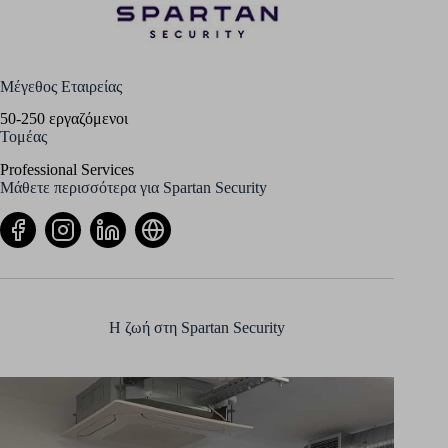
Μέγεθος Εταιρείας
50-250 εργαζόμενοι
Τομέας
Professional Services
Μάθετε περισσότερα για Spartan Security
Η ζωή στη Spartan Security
==
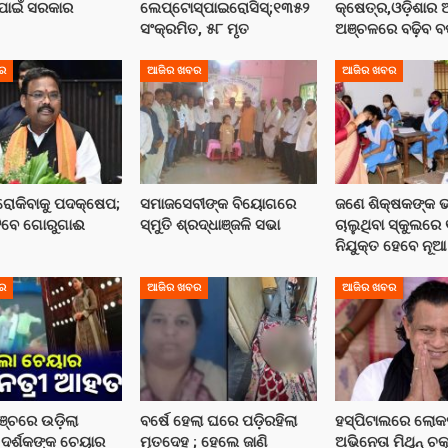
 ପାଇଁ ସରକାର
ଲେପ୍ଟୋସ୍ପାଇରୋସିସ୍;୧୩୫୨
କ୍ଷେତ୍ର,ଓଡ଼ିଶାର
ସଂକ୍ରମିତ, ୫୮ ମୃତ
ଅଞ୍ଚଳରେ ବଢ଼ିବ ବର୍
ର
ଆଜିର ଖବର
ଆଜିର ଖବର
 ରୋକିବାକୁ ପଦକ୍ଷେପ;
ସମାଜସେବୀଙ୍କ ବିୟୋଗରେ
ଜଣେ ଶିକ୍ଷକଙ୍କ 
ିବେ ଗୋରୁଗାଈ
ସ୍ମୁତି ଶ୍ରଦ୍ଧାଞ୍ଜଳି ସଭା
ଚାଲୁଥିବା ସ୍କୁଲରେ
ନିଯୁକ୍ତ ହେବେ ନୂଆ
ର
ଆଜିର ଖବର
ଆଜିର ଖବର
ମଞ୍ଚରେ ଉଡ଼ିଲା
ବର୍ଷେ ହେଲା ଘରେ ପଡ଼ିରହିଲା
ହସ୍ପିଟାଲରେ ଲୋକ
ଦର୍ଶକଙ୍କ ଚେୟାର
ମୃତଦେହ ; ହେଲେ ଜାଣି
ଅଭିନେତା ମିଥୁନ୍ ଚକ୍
==
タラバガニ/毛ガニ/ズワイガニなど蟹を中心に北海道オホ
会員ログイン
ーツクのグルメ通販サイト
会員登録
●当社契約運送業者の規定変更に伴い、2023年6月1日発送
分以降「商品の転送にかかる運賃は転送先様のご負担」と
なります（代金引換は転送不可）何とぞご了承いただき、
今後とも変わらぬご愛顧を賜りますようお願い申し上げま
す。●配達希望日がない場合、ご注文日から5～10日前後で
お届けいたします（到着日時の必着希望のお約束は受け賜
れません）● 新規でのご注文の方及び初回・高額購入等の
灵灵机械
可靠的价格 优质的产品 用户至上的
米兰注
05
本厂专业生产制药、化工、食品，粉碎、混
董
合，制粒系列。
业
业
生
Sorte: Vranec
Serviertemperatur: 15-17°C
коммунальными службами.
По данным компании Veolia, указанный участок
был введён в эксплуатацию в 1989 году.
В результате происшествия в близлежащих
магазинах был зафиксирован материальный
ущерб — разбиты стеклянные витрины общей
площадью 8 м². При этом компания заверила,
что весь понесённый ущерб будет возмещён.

• EXERCISE GOAL: Track down every line of the material containing the string "Spartan", and copy it.

• EXPECTED ANSWER:
Μάθετε περισσότερα για Spartan Security
Η ζωή στη Spartan Security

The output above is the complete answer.